Eskişehir Mutlu Son

Eskişehir Mutlu Son

Altmışını geçmiş, kısa boylu, hastalıklı, sapsarı ölü şeklinde

yüzlü, boğuluyormuş benzer biçimde bakan kocaman patlak gözlü bir

adam canlandırın gözünüzde. Eskişehir Mutlu Son Önde iki kazma dişle çıkık bir

ağız, mosmor dudaklar, lağım kokan bir nefes. Sırıtışında bir

tehlikeli olmasa bile mutlaka korkunç görünen garip bir

ürkütücülük vardı. Böyle bir insan müsveddesi de olsa gene de

arzulanmak, memnun Eskişehir Mutlu Son  edilmek için hayata merhaba dediğunu, hiçbir hanımın

kendisini reddedemeyeceğini düşünecek kadar kördü. Bu

düşüncenin etkisiyle onunla sevişiyormuş görüntüsü

verebilecek biçarelere para saçıyor, uyandırdığı dehşeti

gizleyecek yapmacıklık yahut kimi zaman gaddarca davranıyordu.

Güçlerinin batkı etmiş oluşu sadece iktidarsızlıkla

açıklanabilirdi ve bu konum onu hep bir öfke nöbetine

itiyordu.
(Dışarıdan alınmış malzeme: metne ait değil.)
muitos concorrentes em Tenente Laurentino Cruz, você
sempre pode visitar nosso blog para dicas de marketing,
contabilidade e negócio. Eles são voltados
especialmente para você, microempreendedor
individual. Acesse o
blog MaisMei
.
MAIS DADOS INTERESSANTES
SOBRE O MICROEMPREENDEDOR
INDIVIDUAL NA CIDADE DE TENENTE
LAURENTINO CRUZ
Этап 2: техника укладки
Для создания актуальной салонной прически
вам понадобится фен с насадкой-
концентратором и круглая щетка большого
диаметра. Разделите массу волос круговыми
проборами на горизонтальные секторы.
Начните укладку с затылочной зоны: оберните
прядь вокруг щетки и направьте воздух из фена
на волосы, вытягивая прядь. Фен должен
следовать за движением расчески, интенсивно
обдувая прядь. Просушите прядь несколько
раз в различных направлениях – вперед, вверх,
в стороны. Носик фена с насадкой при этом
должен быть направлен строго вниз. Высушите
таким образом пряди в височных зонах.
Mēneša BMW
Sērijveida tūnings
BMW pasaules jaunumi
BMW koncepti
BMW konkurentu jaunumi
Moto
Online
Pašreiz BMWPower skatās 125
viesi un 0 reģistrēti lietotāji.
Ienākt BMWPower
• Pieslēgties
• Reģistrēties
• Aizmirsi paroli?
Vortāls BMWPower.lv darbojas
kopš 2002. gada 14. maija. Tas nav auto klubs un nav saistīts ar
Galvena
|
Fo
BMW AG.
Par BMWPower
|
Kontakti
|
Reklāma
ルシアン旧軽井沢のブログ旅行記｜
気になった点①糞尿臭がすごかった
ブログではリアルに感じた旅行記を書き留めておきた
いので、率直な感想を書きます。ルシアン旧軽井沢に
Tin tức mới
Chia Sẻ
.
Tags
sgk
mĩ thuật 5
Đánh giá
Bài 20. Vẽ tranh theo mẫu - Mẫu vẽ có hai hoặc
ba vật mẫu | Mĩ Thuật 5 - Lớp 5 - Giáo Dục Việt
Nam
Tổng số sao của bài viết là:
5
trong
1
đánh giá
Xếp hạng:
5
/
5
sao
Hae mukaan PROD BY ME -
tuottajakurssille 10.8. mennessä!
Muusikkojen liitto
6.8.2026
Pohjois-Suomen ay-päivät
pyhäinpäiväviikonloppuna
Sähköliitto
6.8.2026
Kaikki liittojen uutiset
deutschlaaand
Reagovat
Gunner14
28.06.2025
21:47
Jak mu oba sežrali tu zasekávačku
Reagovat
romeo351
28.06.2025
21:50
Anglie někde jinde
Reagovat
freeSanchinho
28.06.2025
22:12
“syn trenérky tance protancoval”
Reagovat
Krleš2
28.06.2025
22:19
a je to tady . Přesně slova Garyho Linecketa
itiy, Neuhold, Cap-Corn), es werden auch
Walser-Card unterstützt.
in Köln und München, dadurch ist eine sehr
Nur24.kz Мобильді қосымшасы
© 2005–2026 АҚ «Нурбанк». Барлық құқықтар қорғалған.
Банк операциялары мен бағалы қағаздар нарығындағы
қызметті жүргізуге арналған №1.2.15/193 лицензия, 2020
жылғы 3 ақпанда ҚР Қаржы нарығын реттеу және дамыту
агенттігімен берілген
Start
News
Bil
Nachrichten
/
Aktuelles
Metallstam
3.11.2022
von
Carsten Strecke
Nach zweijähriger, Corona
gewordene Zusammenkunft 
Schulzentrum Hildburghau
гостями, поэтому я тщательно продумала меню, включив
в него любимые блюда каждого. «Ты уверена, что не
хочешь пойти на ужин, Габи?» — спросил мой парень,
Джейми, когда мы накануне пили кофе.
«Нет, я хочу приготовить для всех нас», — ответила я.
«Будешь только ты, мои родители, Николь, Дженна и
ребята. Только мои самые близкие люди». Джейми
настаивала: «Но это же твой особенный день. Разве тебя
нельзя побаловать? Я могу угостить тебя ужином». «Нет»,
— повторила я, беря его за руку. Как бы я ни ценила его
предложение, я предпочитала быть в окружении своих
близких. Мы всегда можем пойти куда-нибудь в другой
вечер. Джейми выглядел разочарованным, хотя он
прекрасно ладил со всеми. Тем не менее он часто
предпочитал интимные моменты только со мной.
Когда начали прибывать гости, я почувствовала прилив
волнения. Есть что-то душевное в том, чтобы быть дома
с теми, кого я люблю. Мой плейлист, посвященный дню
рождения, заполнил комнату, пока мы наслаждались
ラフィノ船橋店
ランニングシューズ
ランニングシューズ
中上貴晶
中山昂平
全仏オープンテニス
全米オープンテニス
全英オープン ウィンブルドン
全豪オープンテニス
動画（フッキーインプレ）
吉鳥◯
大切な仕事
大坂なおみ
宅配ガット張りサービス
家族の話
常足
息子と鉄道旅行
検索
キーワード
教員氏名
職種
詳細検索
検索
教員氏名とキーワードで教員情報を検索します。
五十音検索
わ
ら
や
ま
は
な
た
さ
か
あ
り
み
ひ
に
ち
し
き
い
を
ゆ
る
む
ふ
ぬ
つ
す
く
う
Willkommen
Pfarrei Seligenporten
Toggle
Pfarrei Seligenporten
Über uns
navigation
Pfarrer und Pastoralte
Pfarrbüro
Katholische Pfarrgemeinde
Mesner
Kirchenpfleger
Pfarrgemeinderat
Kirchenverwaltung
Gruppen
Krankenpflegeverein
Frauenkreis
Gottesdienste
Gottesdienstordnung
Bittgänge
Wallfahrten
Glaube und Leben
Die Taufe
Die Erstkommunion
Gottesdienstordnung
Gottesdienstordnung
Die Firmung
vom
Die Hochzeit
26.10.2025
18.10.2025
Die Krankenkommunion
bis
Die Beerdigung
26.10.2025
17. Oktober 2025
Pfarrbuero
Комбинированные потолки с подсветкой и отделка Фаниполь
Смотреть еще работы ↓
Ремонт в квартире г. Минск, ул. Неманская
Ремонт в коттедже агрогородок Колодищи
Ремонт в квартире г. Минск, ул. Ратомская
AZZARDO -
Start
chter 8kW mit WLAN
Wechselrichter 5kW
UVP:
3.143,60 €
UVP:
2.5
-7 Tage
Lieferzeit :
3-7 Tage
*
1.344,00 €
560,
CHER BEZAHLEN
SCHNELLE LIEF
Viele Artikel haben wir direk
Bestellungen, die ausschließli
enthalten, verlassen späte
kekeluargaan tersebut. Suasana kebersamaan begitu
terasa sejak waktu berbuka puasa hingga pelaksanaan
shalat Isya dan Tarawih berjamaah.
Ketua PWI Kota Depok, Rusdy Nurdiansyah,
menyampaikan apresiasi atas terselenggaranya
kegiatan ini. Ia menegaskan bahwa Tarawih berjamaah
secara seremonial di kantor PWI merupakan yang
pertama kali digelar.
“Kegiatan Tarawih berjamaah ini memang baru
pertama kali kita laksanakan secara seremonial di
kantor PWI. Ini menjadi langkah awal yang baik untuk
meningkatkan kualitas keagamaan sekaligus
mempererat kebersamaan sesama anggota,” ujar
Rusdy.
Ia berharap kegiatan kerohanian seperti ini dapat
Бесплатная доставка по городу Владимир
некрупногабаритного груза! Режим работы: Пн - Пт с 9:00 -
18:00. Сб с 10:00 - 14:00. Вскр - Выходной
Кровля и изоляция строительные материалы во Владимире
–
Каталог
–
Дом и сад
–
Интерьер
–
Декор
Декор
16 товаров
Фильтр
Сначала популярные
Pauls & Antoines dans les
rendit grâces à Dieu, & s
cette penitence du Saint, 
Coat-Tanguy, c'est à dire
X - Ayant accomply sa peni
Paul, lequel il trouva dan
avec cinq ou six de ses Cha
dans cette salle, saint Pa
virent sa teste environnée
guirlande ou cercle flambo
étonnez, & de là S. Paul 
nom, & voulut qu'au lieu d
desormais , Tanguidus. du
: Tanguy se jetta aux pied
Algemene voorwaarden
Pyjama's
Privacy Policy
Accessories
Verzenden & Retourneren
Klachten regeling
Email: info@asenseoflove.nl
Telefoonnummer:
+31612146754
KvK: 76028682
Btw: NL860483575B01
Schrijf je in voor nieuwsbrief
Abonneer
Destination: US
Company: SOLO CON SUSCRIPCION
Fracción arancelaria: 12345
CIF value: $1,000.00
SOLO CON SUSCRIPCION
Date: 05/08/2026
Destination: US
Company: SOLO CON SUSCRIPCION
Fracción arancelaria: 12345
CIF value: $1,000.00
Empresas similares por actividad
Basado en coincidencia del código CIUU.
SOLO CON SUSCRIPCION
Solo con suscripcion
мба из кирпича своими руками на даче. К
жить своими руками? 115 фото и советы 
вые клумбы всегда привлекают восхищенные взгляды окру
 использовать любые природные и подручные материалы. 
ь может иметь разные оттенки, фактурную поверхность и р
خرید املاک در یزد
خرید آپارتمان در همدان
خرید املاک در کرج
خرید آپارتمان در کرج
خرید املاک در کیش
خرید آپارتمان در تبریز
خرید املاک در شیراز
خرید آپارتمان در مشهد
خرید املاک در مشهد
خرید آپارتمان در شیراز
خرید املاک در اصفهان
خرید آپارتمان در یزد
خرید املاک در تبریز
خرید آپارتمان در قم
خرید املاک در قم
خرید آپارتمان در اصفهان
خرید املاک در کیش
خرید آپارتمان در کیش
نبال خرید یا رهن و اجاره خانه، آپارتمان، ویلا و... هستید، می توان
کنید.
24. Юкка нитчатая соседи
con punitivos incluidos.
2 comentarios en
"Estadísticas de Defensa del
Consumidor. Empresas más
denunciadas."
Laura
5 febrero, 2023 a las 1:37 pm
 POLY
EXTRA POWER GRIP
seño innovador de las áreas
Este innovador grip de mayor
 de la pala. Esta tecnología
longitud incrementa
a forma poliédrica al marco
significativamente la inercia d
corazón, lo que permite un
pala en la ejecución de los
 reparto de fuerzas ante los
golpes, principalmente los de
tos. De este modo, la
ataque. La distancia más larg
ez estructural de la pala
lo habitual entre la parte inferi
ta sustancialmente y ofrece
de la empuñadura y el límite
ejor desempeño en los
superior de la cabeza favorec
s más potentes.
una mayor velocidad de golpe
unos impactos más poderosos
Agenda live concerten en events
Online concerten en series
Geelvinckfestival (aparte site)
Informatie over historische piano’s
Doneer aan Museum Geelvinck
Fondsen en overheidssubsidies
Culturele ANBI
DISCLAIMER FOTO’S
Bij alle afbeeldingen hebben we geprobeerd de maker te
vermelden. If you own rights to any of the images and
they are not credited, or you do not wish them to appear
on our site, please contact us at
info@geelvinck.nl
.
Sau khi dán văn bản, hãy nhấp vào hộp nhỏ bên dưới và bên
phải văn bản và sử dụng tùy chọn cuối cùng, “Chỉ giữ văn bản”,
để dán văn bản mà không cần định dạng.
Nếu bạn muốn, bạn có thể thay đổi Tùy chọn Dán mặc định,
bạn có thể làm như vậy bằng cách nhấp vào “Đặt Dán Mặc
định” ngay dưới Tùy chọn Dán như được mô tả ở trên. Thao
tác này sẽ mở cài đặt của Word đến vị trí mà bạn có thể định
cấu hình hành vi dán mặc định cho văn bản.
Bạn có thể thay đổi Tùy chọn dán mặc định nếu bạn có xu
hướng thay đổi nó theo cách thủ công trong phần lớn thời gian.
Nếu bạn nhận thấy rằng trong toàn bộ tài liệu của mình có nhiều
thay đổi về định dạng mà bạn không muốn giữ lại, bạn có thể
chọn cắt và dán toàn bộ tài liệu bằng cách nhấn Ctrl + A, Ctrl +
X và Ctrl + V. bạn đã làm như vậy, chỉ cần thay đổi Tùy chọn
Sonrasında da anlık arzularını doyurduğu masum

kızlardan bu halinin acısını çıkarıyordu.

Kendisine uzun

zamandır bu yolla kurban elde eden bayanım bu kere ilk

deneyimim olmasını hiç umursamadan beni seçmişti. Beni

onun önünde durdurdu, kendi çevreımda döndürdü, eşarbımı

çözüp daha yeni, yeni dolmaya başlayan göğüslerimin

yükselişine, inişine, biçimine ve beyazlığına dikkat çekti.

Sonrasında beni yürüttü ve el değmemiş güzelliğimin pazarlığını

oluşturmaya başladı.

Eskişehir Mutlu Son

Kısacası üçkâğıtçılığın aslabir püf noktasını

es geçmedi. Adamsa tüm bunlara beğeni dolu kibar baş

sallamalarla cevap veriyor ve yiyecekmiş şeklinde bakıyordu.

Arada bir göz ucuyla ona bakıyor, arzudan alev alev yanan

gözleriyle karşılaştıkça katıksız bir dehşet ve korkuyla başımı

çeviriyordum. Kuşkusuz o bunu genç kız utangaçlığına ya da

minimumından naza bağlıyordu.

Her nede olsa kısa süre sonrasında odadan çıkmama izin verildi.

Beni hiç yalnız bırakmayıp devamlı kuyruğumda dolanan

Phoebe tarafınca yine odama götürüldüm. Burada, az

önce yaşamış olduğum sahnenin bir benzerini yaşayan her insanın

aklına takılacak soruları düşünmeye zamanım vardı amaitiraf etmek gerekirse, aşılmaz aptallığım ya da daha kısaca

şaşılası saflığım öylesine büyüktü ki hanımefendi Brown’un

tasarıları karşısında hala gözüm açılmamıştı. Tersine her

fırsatta o aile sandığım insanlara duyduğum minneti her

fırsatta dile ge-tiriyordum Phoebe, böyle kibar bir

beyefendiden koca niyetine hoşlanıp, hoşlanmayacağımı

sorarak bu canavara olan korkumun daha da çoğalmasına

niçin oldu. Ona çok içten bir yanıt verdim.